How to Design Program Evaluation Surveys That Prove Impact and Secure Funding
A comprehensive guide to building program evaluation surveys using logic models, Theory of Change, and mixed-methods approaches to measure outcomes and demonstrate impact to funders.
How to Design Program Evaluation Surveys That Prove Impact and Secure Funding
Every program exists to create change. But whether you're running an after-school literacy initiative, a workforce development program, or a community health intervention, the question funders, boards, and stakeholders inevitably ask is: How do you know it's working?
Program evaluation surveys are the bridge between good intentions and demonstrable impact. When designed well, they don't just satisfy reporting requirements — they generate actionable insights that help you improve your program in real time, build a compelling case for continued funding, and scale what works.
This guide walks you through everything you need to design rigorous, practical program evaluation surveys — from grounding your evaluation in a logic model to choosing the right question types for measuring outcomes at every level.
Why Program Evaluation Surveys Matter More Than Ever
The landscape for nonprofits, educational institutions, and social programs has shifted dramatically. Funders no longer accept anecdotal evidence of impact. The W.K. Kellogg Foundation's Evaluation Handbook emphasizes that systematic evaluation is essential for organizational learning and accountability.
Here's what's at stake:
- Funding retention: 78% of institutional funders now require quantitative outcome data in grant reports
- Program improvement: Without measurement, you can't identify which components drive results
- Scaling decisions: Expansion requires evidence that your model works across contexts
- Stakeholder trust: Participants, communities, and partners deserve transparency about what's working
The CDC Framework for Program Evaluation identifies six essential steps: engage stakeholders, describe the program, focus the evaluation design, gather credible evidence, justify conclusions, and ensure use of findings. Your survey design touches every one of these steps.
Start with Your Logic Model
Before writing a single survey question, you need a clear logic model. A logic model is a visual representation of how your program's resources lead to activities, which produce outputs, which generate outcomes, and ultimately create impact.
The W.K. Kellogg Foundation Logic Model Development Guide remains the gold standard framework. Here's how each component maps to survey design:
Inputs → Process Evaluation Questions
Inputs are your resources: staff, funding, materials, partnerships. Survey questions here assess whether resources were adequate and well-deployed.
Example questions:
- Scale (1-5): "How adequate were the resources and materials provided during the program?" (Strongly Inadequate to Strongly Adequate)
- Single choice: "Which program resource was most valuable to your experience?" (Mentorship sessions / Workshop materials / Online resources / Peer networking / Guest speakers)
Activities → Implementation Fidelity Questions
Activities are what your program actually does.

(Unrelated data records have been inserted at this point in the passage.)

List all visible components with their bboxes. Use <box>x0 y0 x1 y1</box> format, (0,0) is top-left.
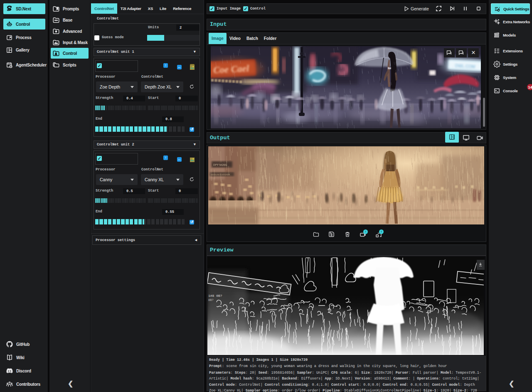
svg-text:8B?: 8B? <box>208 298 214 302</box>
svg-text:HBRAAKKARRARK: HBRAAKKARRARK <box>211 173 230 176</box>
svg-text:1#8 0B?: 1#8 0B? <box>208 294 222 298</box>
svg-text:DPFNGNG: DPFNGNG <box>213 163 227 167</box>
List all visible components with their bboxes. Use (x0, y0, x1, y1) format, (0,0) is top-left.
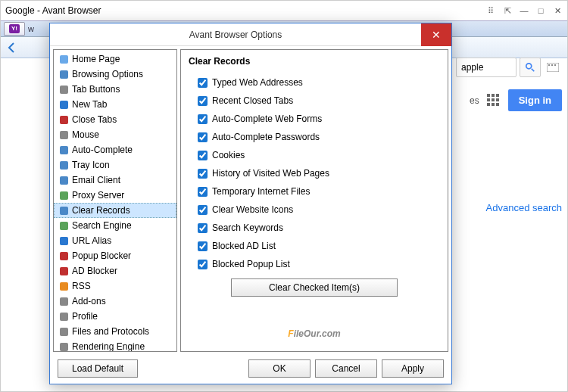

Survey questions here verify that the program was delivered as designed.
Example questions:
- Scale (1-7): "How closely did the program sessions follow the described curriculum?" (Not at all closely to Extremely closely)
- Yes/No: "Did you receive all scheduled coaching sessions?"
- Open-ended: "Describe any sessions or activities that felt significantly different from what was promised."
Outputs → Participation and Dosage Questions
Outputs measure the direct products of your activities: number of sessions attended, hours of service, materials distributed.
Example questions:
- Single choice: "How many program sessions did you attend?" (All sessions / Most sessions / About half / Fewer than half / Only 1-2 sessions)
- Multiple choice: "Which program components did you participate in?" (Select all that apply: Workshops / Individual coaching / Group mentoring / Online modules / Community events)
Short-Term Outcomes → Knowledge and Awareness Questions
These measure immediate changes in knowledge, attitudes, skills, or awareness.
Example questions:
- Scale (1-5): "After completing the program, how confident are you in your ability to [specific skill]?" (Not at all confident to Extremely confident)
- Ranking: "Rank the following skills from most improved to least improved as a result of this program" (Financial literacy / Resume writing / Interview skills / Networking / Time management)
Medium-Term Outcomes → Behavior Change Questions
These assess whether participants are actually doing things differently.
Example questions:
- Scale (1-7): "To what extent have you applied the skills learned in this program to your daily work?" (Not at all to A great extent)
- Single choice: "In the 3 months since completing the program, how frequently have you used the budgeting techniques taught?" (Daily / Several times a week / Weekly / A few times a month / Rarely / Never)
- Open-ended: "Describe a specific situation where you applied something you learned in the program."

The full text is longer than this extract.